> _Problem_
Where the line with "like carbonara a fresh, pork-free twist." appears below, start writing out lines exactly, and finish with the line with "you’re enjoying it", which is included; write out nothing else.

> _Source data_
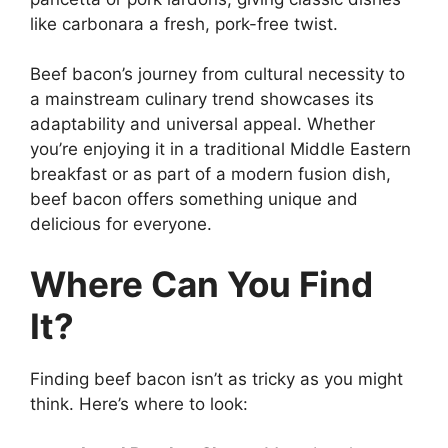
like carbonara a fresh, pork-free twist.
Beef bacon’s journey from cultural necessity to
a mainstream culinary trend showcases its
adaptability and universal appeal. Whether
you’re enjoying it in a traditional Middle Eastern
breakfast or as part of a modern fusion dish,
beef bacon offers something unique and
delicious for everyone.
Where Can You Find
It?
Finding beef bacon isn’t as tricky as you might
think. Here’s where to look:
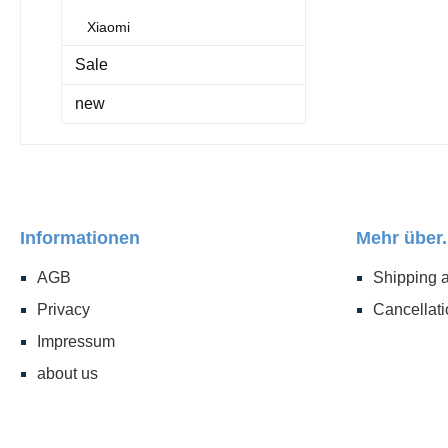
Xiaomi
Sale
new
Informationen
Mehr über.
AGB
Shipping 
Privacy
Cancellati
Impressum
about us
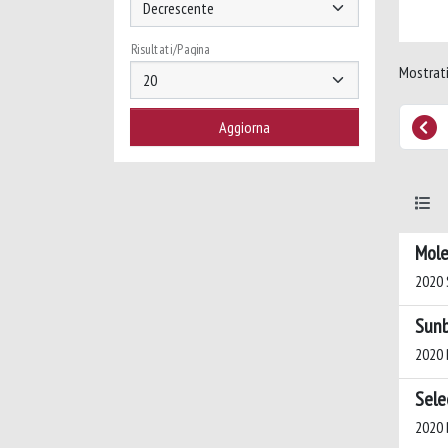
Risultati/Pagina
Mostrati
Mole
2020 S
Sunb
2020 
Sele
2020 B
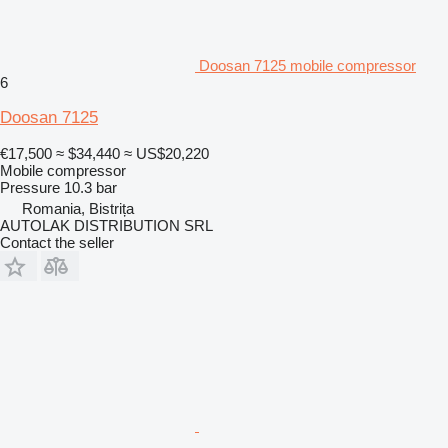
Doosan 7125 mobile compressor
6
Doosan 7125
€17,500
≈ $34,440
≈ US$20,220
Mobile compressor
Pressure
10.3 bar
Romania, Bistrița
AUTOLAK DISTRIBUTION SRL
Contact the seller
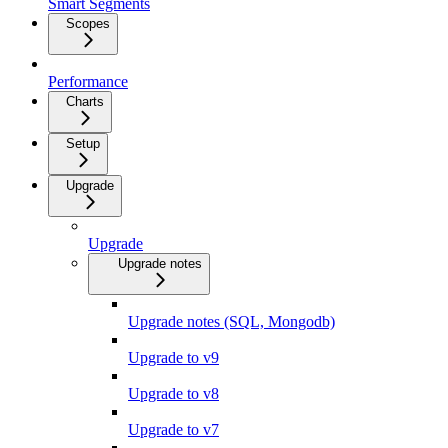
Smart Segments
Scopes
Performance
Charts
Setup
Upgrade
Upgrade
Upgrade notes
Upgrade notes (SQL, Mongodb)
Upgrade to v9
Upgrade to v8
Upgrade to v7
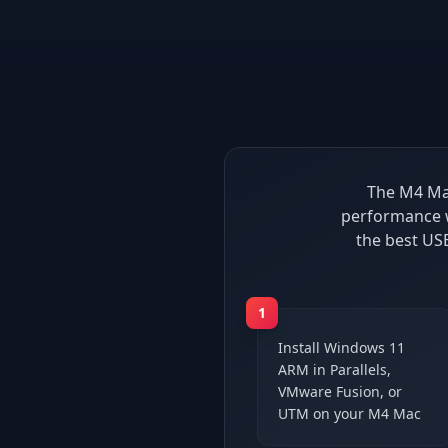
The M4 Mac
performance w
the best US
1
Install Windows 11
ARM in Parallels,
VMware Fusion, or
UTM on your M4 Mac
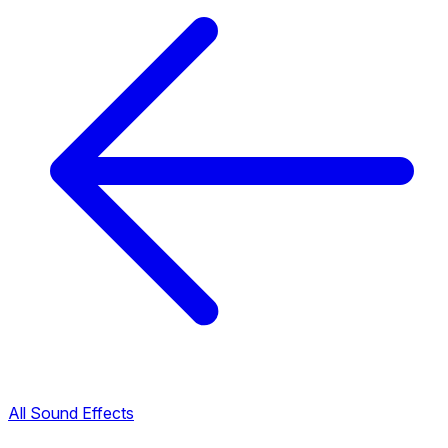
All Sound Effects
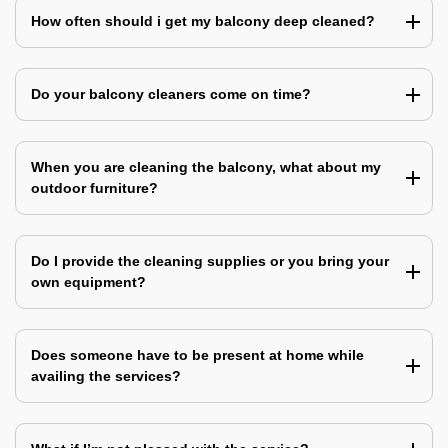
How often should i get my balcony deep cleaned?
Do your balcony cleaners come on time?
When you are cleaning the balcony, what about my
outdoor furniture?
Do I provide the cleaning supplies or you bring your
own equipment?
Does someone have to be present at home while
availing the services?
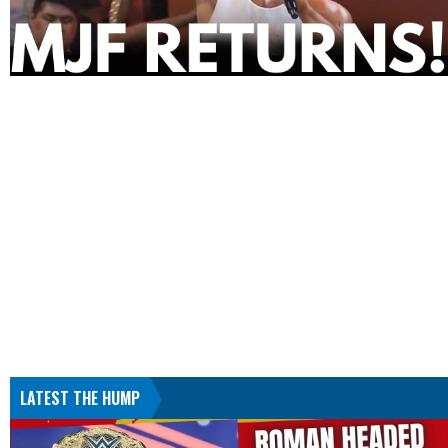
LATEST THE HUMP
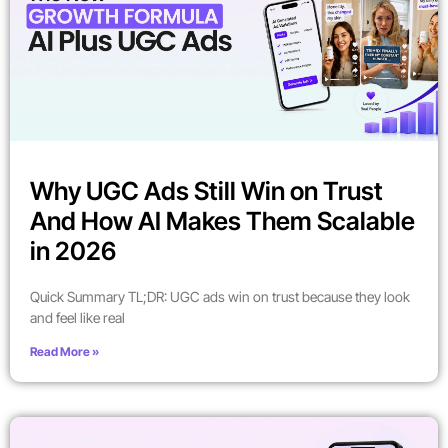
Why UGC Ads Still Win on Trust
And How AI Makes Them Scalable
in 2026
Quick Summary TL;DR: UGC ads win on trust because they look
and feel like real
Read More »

==

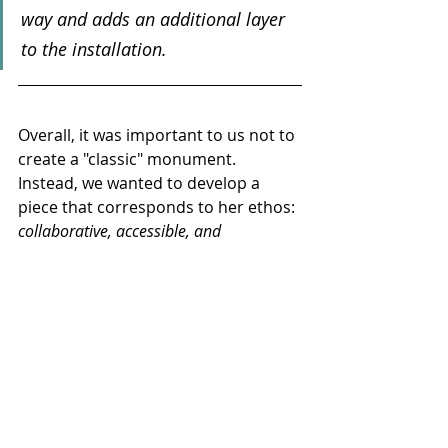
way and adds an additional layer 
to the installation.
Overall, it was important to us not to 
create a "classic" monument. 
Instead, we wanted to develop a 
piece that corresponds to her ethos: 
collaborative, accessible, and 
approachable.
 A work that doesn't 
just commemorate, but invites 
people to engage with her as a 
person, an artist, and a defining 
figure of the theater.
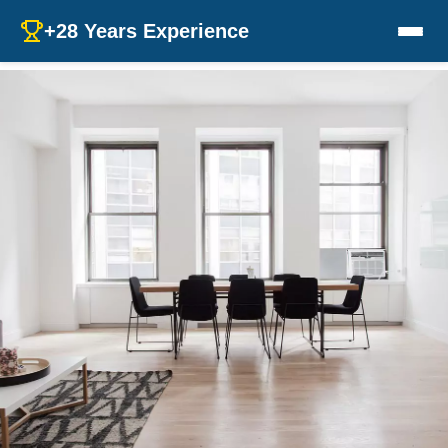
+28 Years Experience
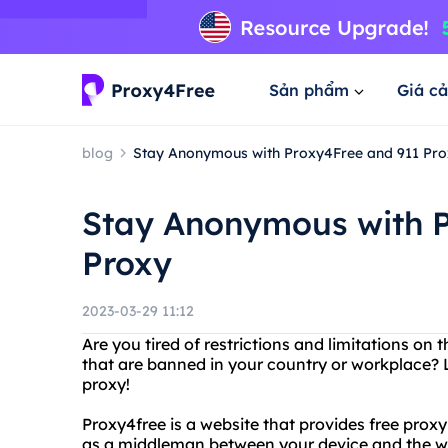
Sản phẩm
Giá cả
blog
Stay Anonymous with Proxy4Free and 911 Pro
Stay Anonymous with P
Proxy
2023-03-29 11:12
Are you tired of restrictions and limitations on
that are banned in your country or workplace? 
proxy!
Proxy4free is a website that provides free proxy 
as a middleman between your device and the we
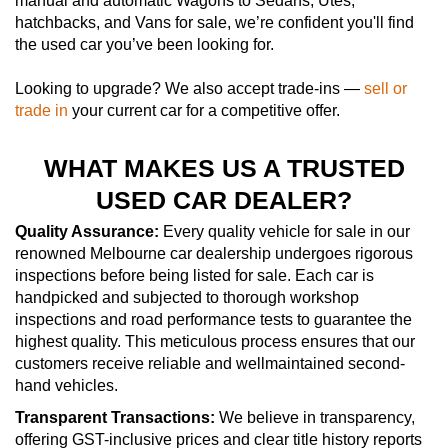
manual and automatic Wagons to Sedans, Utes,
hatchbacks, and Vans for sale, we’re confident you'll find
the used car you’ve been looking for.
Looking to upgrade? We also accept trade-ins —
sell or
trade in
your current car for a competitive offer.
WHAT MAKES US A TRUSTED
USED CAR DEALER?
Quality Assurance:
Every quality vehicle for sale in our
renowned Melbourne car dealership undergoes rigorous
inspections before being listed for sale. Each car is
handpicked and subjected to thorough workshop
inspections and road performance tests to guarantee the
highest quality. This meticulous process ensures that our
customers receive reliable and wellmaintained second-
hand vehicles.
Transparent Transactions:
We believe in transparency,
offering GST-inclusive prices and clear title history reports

> _Task result_
like carbonara a fresh, pork-free twist.
Beef bacon’s journey from cultural necessity to
a mainstream culinary trend showcases its
adaptability and universal appeal. Whether
you’re enjoying it in a traditional Middle Eastern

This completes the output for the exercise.